▶ HOW TO COMPLETE THIS TASK
A complete response lists each line of the data below that includes the word "baby".

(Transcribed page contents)

+++

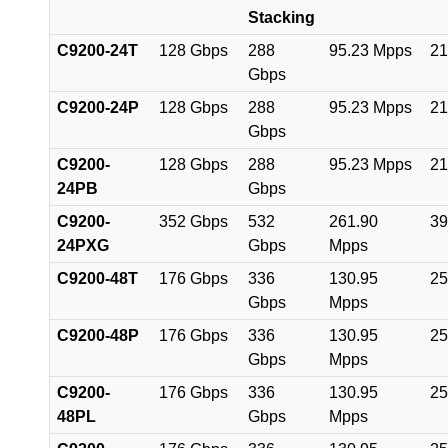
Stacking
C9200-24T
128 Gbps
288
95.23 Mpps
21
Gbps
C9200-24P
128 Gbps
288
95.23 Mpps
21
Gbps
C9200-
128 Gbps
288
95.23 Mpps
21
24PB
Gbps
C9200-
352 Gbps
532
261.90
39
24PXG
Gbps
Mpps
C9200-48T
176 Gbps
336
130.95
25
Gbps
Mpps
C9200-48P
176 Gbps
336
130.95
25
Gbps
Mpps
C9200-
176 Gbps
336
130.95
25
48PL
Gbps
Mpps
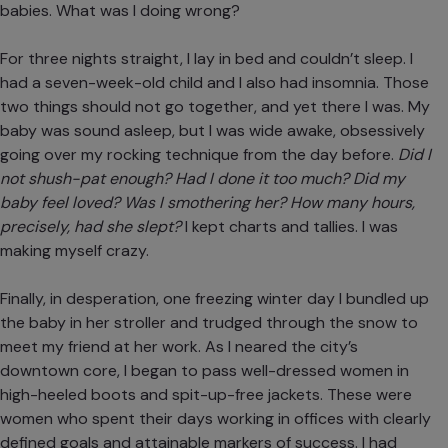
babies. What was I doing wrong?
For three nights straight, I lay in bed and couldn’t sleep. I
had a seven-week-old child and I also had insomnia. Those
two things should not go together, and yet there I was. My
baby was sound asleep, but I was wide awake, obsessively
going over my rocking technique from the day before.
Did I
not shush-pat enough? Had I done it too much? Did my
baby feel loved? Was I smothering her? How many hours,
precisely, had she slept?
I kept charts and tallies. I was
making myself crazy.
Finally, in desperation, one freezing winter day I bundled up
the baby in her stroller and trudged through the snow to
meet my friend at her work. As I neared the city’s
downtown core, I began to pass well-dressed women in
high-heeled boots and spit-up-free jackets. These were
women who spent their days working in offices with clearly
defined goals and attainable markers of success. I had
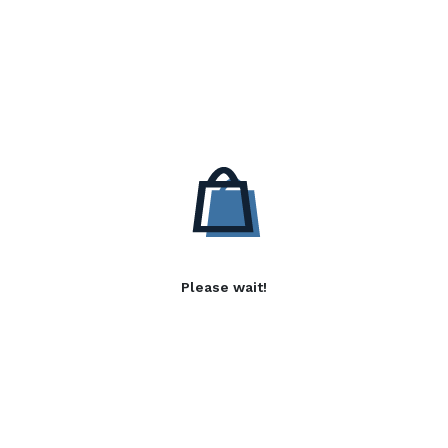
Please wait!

+++

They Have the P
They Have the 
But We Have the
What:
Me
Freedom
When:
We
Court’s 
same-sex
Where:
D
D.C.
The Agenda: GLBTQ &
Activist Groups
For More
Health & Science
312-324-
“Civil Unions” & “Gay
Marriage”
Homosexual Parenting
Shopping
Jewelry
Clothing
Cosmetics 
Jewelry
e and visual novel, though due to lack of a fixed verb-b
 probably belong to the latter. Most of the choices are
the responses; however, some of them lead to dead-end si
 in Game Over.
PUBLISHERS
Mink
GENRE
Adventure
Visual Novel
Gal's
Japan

+++

▶ EXPECTED ANSWER
baby was sound asleep, but I was wide awake, obsessively
baby feel loved? Was I smothering her? How many hours,
the baby in her stroller and trudged through the snow to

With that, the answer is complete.